The meta-analysis analysed the outcomes of 15 research studies meeting rigorous scientific criteria exploring links between drinking and dementia, drawing on the results for more than 10,000 people worldwide.

"We looked at the results of studies that followed up with participants at intervals over two to eight years," said study leader Prof Kaarin Anstey from the Centre for Mental Health Research (CMHR) at ANU. "We then used statistical analysis to synthesise the results and to weight the studies according to their sample size.

"We found that light to moderate drinkers were 28 per cent less likely to develop Alzheimer's than non-drinkers, 25 per cent less likely to develop vascular dementia, and 26 per cent less likely to develop 'any dementia'."

Dr Anstey said that some of the research projects considered in the ANU synthesis study only reported whether participants were 'drinkers' or 'non-drinkers' without exploring the extent of people's drinking. In these studies drinkers had 44 per cent reduced risk of developing Alzheimer's and 47 per cent reduced risk of developing 'any dementia'.

The meta-analysis also found that the relationship between drinking and dementia was the same for men and women, with light to moderate drinkers showing decreased incidence of dementia regardless of sex.

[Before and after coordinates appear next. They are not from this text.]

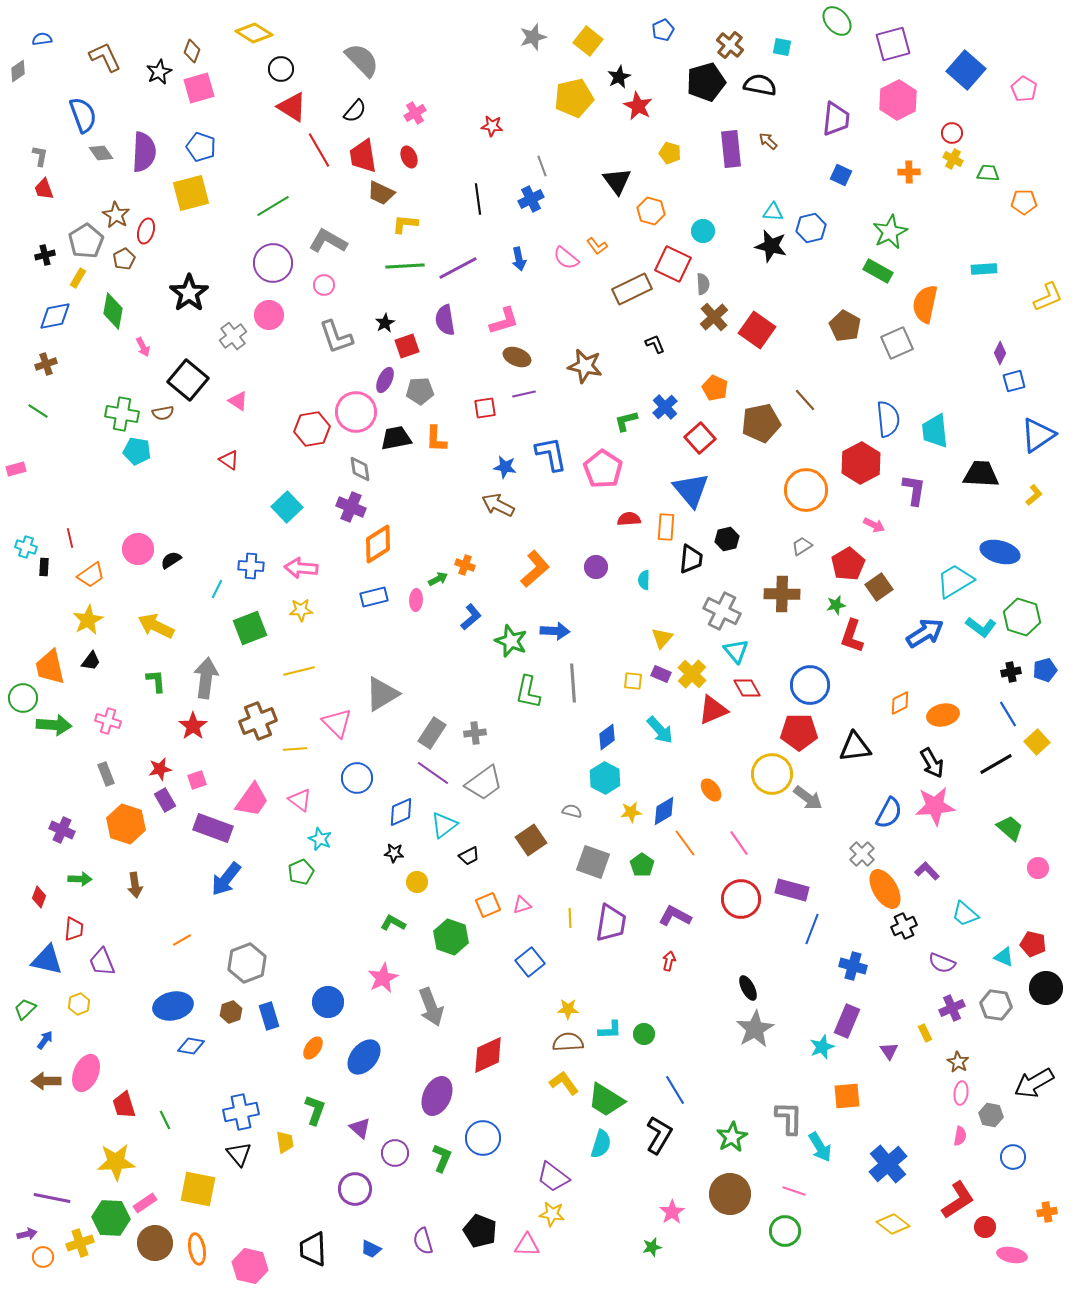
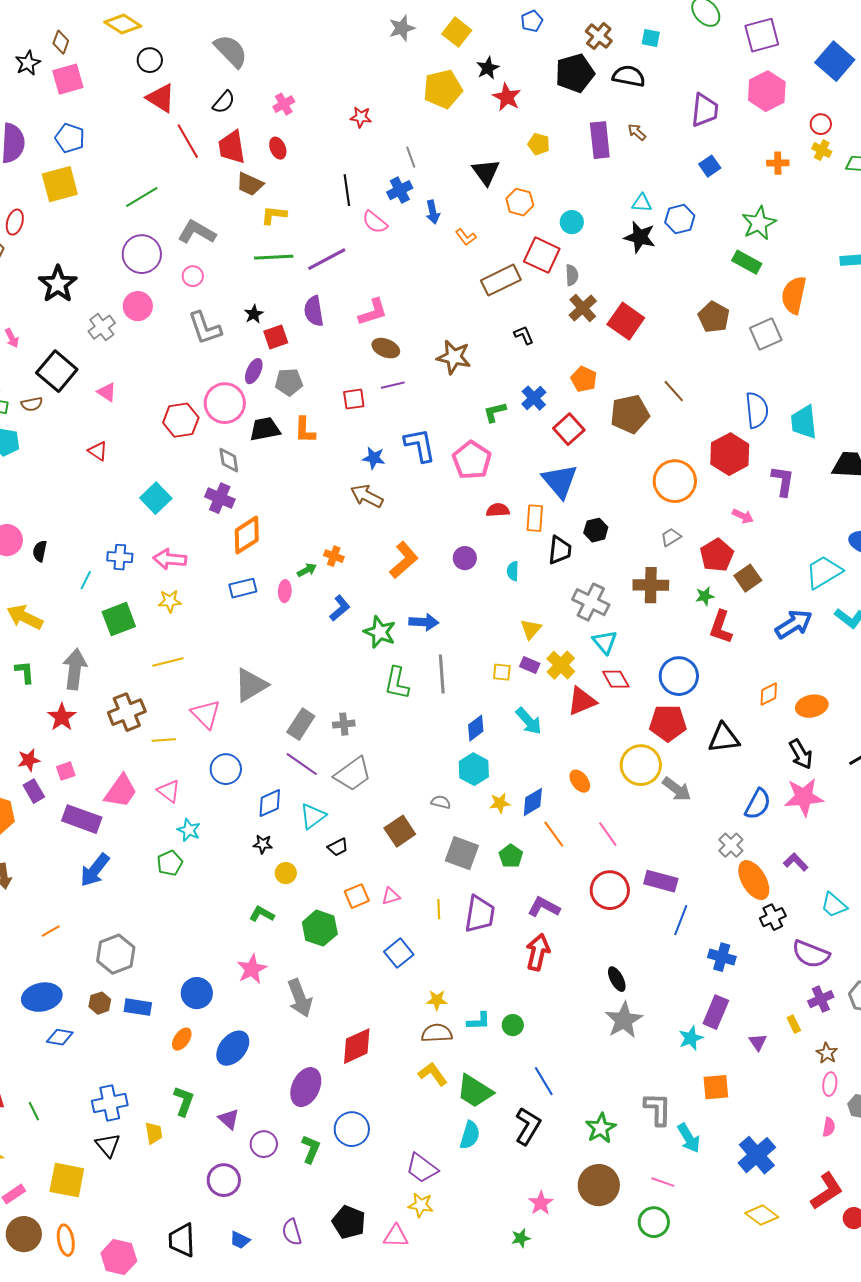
blue square: (841, 175) -> (710, 166), turned 30
pink semicircle: (566, 258) -> (375, 222), moved
blue arrow: (519, 259) -> (433, 212), moved
black semicircle: (171, 560) -> (40, 551), turned -45
red arrow: (669, 961) -> (538, 952), size x1.8
purple semicircle: (942, 963) -> (811, 954), size x1.4
blue rectangle: (269, 1016) -> (138, 1007), turned -64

"It should be noted that the studies we found on this topic nearly all focussed on older adults and their drinking habits," Prof Anstey said. "There is not yet enough scientific data published to draw conclusions about how early life alcohol consumption affects later dementia risk. We also did not analyse the type of alcohol beverages consumed as there are not enough studies that reported results separately for beer, wine etc."

Prof Anstey, who heads the Ageing Research Unit at the CMHR, said that it wasn't clear why light to moderate drinkers were less likely to develop dementia, but suggested that it could be to do with a protective effect of alcohol in reducing inflammation and heart disease, the benefits of social interactions associated with alcohol consumption, or Characteristics of individuals recruited into the studies.